> Task instructions: Could you reproduce, exactly and alone, the lines running from the one with "In order to click" to the end of the data below?

Items listed in a dataset
____
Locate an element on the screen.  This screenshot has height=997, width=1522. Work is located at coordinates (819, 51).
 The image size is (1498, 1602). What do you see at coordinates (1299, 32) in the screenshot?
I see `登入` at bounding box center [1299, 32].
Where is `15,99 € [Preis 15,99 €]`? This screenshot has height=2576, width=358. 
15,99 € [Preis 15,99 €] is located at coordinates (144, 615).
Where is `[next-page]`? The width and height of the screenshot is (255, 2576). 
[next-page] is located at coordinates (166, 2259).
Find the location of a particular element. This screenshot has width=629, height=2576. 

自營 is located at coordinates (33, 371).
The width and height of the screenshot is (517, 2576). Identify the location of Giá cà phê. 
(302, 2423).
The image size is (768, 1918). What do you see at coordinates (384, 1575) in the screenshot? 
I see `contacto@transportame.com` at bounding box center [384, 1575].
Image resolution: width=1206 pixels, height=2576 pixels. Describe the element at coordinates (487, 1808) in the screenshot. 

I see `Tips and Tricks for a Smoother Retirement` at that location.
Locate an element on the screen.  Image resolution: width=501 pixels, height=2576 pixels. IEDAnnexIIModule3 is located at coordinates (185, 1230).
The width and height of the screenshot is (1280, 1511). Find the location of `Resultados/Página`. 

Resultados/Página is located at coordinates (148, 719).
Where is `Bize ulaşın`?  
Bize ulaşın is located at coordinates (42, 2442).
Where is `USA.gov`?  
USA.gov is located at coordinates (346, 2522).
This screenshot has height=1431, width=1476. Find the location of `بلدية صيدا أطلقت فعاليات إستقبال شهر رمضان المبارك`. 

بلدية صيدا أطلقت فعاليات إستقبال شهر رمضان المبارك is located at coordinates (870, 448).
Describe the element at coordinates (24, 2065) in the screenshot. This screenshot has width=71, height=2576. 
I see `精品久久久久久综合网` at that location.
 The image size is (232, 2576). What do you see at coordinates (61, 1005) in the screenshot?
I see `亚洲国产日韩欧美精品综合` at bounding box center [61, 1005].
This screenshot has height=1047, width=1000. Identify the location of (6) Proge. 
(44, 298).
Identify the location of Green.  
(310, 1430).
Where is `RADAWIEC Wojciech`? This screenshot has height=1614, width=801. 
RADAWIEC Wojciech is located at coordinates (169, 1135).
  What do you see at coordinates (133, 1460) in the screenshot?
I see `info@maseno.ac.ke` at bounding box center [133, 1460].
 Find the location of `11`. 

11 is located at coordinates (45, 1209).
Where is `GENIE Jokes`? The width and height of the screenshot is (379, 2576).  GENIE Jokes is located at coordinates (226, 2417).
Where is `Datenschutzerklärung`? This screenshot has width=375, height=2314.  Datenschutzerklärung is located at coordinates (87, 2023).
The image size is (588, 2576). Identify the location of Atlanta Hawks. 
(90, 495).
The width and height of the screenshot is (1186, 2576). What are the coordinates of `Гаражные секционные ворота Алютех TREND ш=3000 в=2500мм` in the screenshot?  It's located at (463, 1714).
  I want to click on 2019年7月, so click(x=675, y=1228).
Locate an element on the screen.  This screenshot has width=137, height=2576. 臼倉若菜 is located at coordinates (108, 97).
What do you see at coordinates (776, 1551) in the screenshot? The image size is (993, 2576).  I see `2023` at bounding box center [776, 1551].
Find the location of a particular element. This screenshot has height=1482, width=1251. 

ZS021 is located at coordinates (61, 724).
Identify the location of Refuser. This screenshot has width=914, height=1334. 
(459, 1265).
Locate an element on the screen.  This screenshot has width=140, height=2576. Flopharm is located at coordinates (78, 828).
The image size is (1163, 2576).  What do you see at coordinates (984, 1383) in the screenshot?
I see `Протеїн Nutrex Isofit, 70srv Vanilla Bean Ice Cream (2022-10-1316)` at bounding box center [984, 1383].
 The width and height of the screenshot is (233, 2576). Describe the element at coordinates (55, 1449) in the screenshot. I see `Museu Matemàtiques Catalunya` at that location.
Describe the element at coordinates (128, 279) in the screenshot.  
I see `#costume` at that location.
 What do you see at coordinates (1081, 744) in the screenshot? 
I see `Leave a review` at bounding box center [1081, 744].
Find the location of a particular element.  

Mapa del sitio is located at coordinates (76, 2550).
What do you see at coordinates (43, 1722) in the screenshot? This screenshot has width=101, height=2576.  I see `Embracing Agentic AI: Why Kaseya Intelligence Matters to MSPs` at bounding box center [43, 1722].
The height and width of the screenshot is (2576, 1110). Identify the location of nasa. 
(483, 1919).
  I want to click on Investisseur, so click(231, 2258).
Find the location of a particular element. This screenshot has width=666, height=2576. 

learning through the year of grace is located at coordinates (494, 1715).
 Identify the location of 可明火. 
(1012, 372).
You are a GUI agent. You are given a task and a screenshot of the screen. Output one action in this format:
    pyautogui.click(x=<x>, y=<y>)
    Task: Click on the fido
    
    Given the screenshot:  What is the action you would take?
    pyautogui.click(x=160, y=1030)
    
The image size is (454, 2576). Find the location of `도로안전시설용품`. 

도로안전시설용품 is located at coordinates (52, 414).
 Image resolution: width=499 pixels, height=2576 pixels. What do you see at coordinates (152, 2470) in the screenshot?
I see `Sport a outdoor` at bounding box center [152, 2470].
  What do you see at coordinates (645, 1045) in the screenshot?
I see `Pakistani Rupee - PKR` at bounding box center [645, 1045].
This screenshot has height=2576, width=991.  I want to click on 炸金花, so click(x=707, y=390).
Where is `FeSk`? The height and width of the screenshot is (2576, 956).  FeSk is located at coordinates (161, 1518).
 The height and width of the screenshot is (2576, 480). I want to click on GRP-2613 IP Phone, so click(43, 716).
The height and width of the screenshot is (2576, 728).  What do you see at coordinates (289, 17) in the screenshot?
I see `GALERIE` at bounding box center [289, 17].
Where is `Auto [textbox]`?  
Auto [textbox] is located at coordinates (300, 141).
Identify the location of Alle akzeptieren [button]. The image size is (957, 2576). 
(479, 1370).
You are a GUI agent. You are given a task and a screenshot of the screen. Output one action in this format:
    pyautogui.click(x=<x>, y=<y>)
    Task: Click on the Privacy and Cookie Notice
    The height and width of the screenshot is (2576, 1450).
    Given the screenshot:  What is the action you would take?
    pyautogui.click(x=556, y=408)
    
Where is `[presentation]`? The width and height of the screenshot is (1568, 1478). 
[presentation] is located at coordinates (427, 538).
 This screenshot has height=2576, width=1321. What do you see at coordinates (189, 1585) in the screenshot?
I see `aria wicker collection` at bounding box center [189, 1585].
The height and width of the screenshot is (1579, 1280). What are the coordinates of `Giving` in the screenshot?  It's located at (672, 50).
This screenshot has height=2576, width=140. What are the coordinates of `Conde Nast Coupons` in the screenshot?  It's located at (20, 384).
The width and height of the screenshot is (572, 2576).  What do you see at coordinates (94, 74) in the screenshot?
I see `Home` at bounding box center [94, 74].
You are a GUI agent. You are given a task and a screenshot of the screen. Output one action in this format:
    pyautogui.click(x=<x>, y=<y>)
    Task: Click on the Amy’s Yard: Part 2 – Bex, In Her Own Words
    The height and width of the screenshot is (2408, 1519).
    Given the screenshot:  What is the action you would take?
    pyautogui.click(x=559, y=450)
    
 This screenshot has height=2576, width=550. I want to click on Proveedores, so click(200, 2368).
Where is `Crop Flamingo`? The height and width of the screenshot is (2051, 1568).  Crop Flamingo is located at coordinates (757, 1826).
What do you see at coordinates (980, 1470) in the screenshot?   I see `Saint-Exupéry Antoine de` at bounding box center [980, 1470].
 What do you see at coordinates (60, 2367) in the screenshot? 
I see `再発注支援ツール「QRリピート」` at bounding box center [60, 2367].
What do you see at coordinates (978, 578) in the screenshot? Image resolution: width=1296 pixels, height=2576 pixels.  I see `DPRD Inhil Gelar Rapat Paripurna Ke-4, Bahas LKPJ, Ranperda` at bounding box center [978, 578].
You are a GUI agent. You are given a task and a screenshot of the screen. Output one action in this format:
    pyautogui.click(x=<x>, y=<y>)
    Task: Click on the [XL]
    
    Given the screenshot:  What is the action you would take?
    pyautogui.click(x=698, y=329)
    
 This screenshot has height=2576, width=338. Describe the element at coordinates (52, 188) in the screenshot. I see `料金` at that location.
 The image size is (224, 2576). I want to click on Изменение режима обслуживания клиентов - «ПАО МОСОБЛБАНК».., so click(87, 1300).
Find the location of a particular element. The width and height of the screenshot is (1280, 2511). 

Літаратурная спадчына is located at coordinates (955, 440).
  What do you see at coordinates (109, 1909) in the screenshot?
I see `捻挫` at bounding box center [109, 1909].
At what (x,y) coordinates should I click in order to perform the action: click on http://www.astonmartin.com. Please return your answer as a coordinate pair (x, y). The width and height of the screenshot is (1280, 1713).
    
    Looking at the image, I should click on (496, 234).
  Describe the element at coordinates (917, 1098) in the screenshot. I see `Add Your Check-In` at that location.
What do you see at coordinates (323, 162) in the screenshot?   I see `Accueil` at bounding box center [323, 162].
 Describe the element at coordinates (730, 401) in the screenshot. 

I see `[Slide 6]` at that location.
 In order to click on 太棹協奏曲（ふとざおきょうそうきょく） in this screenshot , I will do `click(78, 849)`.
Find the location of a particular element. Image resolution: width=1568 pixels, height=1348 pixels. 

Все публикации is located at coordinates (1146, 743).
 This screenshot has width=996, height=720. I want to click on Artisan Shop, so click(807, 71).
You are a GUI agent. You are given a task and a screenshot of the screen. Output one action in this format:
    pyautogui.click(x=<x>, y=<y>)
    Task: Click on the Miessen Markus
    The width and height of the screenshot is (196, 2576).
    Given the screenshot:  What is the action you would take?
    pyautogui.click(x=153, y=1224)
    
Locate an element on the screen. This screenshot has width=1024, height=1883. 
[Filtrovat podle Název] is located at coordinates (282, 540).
____
> Exercise output:
 In order to click on 太棹協奏曲（ふとざおきょうそうきょく） in this screenshot , I will do `click(78, 849)`.
Find the location of a particular element. Image resolution: width=1568 pixels, height=1348 pixels. 

Все публикации is located at coordinates (1146, 743).
 This screenshot has width=996, height=720. I want to click on Artisan Shop, so click(807, 71).
You are a GUI agent. You are given a task and a screenshot of the screen. Output one action in this format:
    pyautogui.click(x=<x>, y=<y>)
    Task: Click on the Miessen Markus
    The width and height of the screenshot is (196, 2576).
    Given the screenshot:  What is the action you would take?
    pyautogui.click(x=153, y=1224)
    
Locate an element on the screen. This screenshot has width=1024, height=1883. 
[Filtrovat podle Název] is located at coordinates (282, 540).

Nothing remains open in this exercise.